Intent-Driven Topology Optimization
Let \(\textbf{C} = [c_{ij}]\) be the conductance matrix and \(L(\textbf{W})\) the associated (symmetrized) graph Laplacian.
We define the effective resistance \(R_{ij}(\textbf{W})\) between nodes \(i\) and \(j\) as induced by \(L(\textbf{W})\).
We propose the following topology optimization objective:
\begin{equation}
\min_{W}\;
\underbrace{\sum_{i,j} p_i(\textbf{u})\,p_j(\textbf{u})\, R_{ij}(\textbf{W})}_{\text{intent-conditioned connectivity}}
\;+\;
\underbrace{\mu \sum_{i,j} w_{ij}\,\mathrm{dist}(\textbf{v}_i, \textbf{v}_j)}_{\text{semantic locality}}
\;+\;
\underbrace{\eta \|\textbf{W}\|_1}_{\text{sparsity}}
\label{eq:objective}
\end{equation}
subject to
\[
0 \le w_{ij} \le 1,\qquad \sum_{i,j} w_{ij} \le B.
\]
Interpretation.
- The first term minimizes effective resistance between intent-relevant nodes, encouraging
efficient semantic connectivity. - The second term penalizes edges between semantically distant nodes.
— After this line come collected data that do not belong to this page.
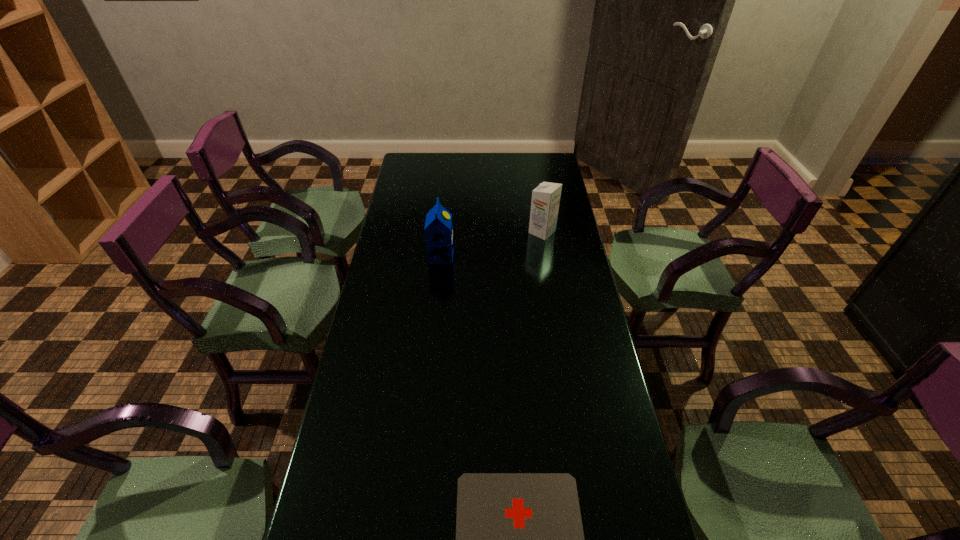 Identify the location of the nearer carton. The image size is (960, 540). (438, 230).

This screenshot has height=540, width=960. Find the location of `the left carton`. the left carton is located at coordinates (438, 230).

At what (x,y) coordinates should I click in order to perform the action: click on the farthest object. Please return your answer as a coordinate pair (x, y). Looking at the image, I should click on click(x=545, y=202).

Identify the location of the right carton. This screenshot has height=540, width=960. coord(545,202).

I want to click on free space located 0.200m with the cap open on the left carton, so click(x=507, y=255).

The height and width of the screenshot is (540, 960). In order to click on vacant space located 0.350m on the back of the farthest object in this screenshot , I will do `click(533, 178)`.

What are the coordinates of `object at the right edge` in the screenshot? It's located at (545, 202).

In the image, there is a desktop. Where is `free space at the far edge`? free space at the far edge is located at coordinates (505, 172).

In the image, there is a desktop. Where is `free space at the left edge`? This screenshot has height=540, width=960. free space at the left edge is located at coordinates (413, 187).

This screenshot has width=960, height=540. What are the coordinates of `vacant space at the right edge` in the screenshot? It's located at (561, 200). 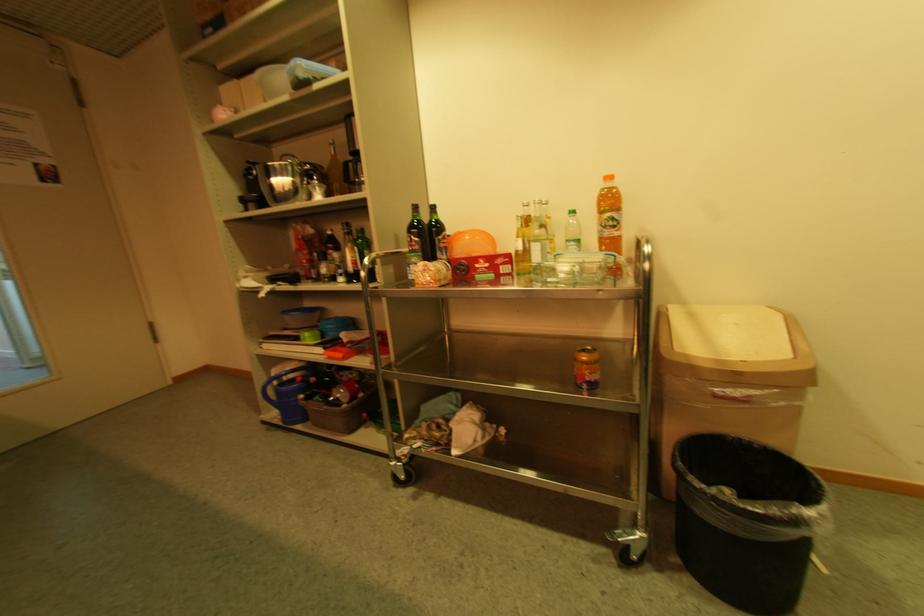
- The third term enforces sparsity, analogous to a material budget in classical topology
optimization.
Proposed Methodologies
Optimization Strategies
The problem admits multiple solution strategies:
- Gradient-based methods using continuous relaxations of \(\textbf{W}\).
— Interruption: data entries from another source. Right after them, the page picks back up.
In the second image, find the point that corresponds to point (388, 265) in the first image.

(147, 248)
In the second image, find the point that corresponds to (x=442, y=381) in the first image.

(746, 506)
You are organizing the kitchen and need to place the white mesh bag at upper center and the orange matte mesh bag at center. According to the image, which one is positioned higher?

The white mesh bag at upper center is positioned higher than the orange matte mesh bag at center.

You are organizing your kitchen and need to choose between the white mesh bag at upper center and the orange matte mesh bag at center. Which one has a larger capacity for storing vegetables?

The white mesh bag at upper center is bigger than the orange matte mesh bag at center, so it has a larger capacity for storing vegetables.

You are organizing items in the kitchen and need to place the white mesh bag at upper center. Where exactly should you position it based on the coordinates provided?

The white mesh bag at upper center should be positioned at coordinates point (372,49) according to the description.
- Alternating minimization between connectivity and sparsity terms.
- Evolutionary or heuristic methods for nonconvex regimes.
Discrete graphs are recovered via thresholding or continuation schemes on \(\textbf{W}\).
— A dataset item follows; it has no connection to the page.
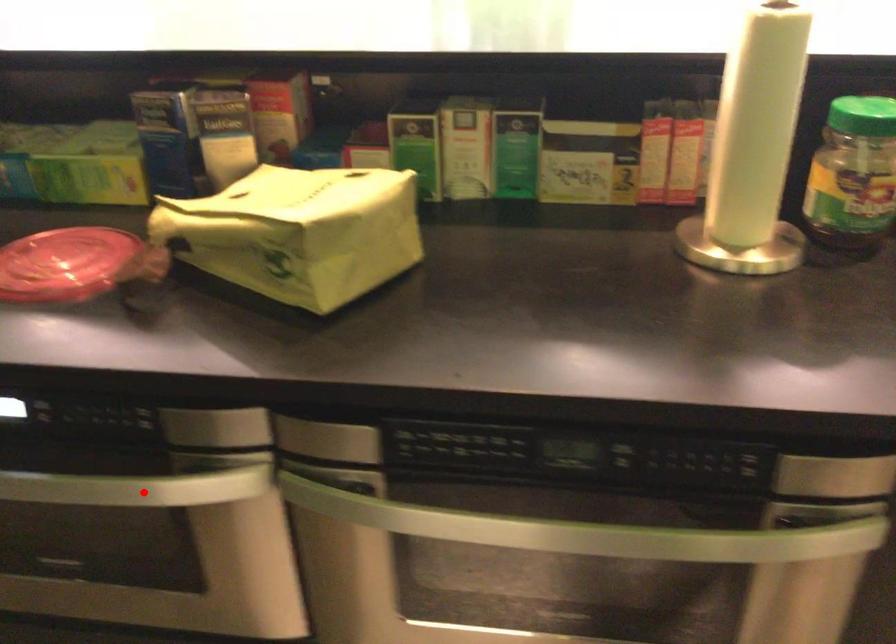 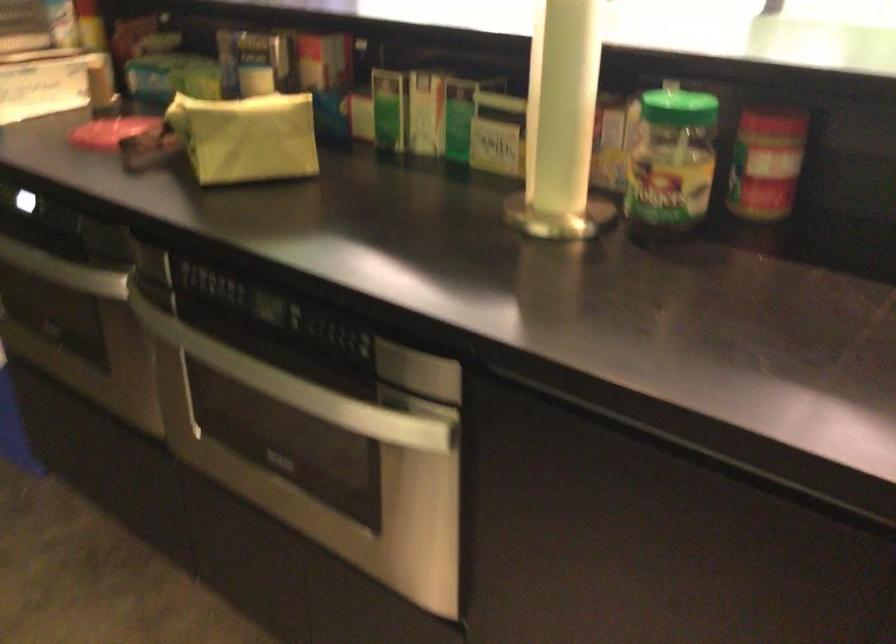 Question: I am providing you with two images of the same scene from different viewpoints. Image1 has a red point marked. In image2, the corresponding 3D location appears at what relative position? Reply with the corresponding letter.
Relation Labeling via Semantic Residuals
Once the optimized topology is obtained, relations are inferred from edge-wise semantic transitions.
For an edge \((i,j)\) with \(w_{ij} > 0\), the relation vector is defined as
\begin{equation}
\textbf{r}_{ij} = \mathrm{Proj}_{u}(\textbf{v}_j – \textbf{v}_i).
\label{eq:relationvec}
\end{equation}
Relation labels are selected from a vocabulary \(W\) via cosine similarity:
\begin{equation}
\mathrm{Label}_{ij} = \arg\max_{w \in W}
\left(
\frac{\mathrm{vec}(w)\cdot \textbf{r}_{ij}}{\|\mathrm{vec}(w)\|\,\|\textbf{r}_{ij}\|}
\right).
\label{eq:label}
\end{equation}
Research Objectives
- \textbf{Topology Sensitivity:} Analyze how sparsity budgets and locality penalties affect the
emergence of long-range semantic relations. - \textbf{Evaluation:} Benchmark the resulting KGs against LLM-based extraction using ranking
metrics, e.g., such as the Mean Reciprocal Rank (MRR).